What the task asks: Look below for the line containing "The width and height of the screenshot is (1280, 1518)."; from there through the line containing "Task: Click on the 歡迎來到 Brother 台灣", both lines included, please set down each line exactly and nothing else.

Data to process:
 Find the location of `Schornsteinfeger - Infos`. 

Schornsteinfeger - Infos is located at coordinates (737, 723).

* * *

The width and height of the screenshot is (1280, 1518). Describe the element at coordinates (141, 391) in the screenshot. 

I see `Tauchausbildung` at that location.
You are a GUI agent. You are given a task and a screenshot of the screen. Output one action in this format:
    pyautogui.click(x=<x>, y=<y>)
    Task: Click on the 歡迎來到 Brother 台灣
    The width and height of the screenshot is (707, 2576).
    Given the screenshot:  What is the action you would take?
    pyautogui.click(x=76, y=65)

--

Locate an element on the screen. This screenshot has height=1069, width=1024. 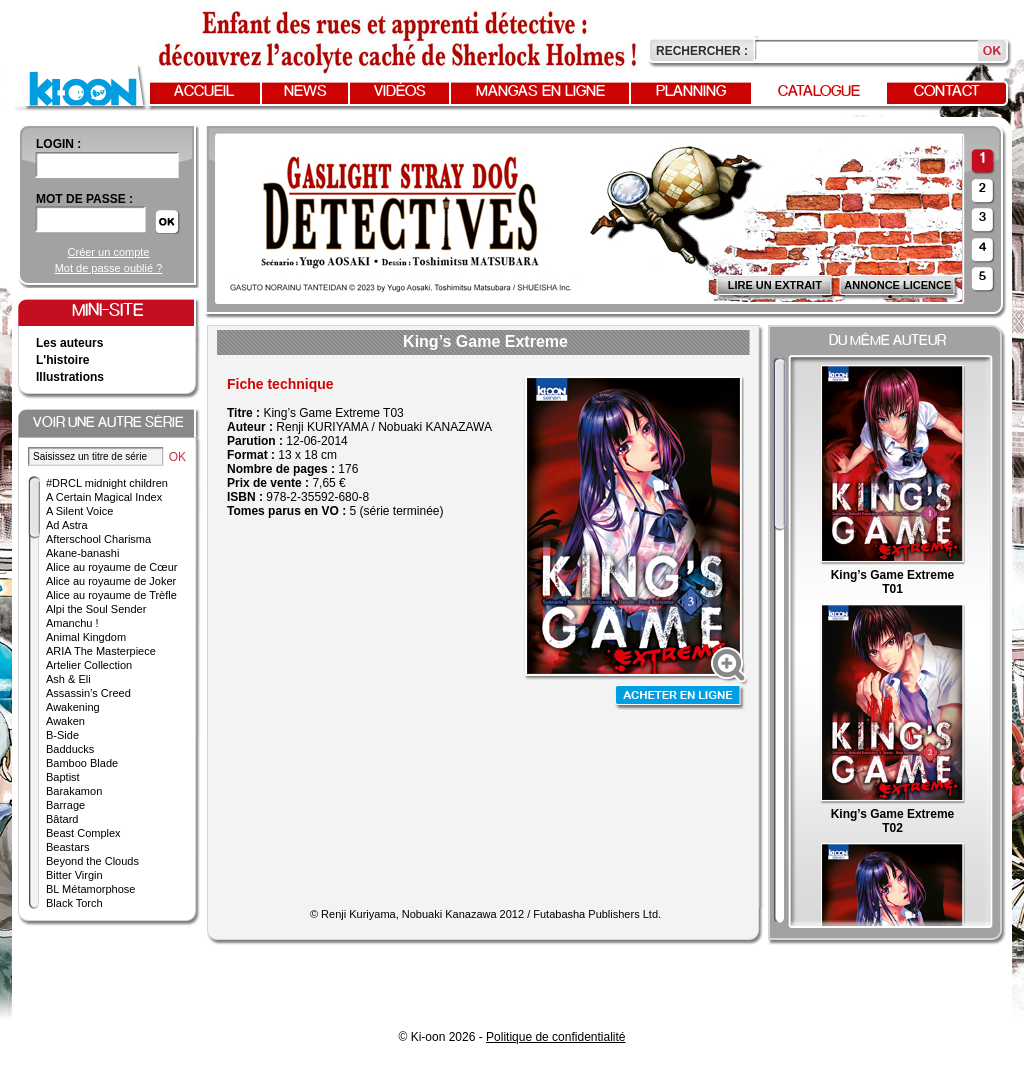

Exercise output:
The width and height of the screenshot is (1280, 1518). Describe the element at coordinates (141, 391) in the screenshot. 

I see `Tauchausbildung` at that location.
You are a GUI agent. You are given a task and a screenshot of the screen. Output one action in this format:
    pyautogui.click(x=<x>, y=<y>)
    Task: Click on the 歡迎來到 Brother 台灣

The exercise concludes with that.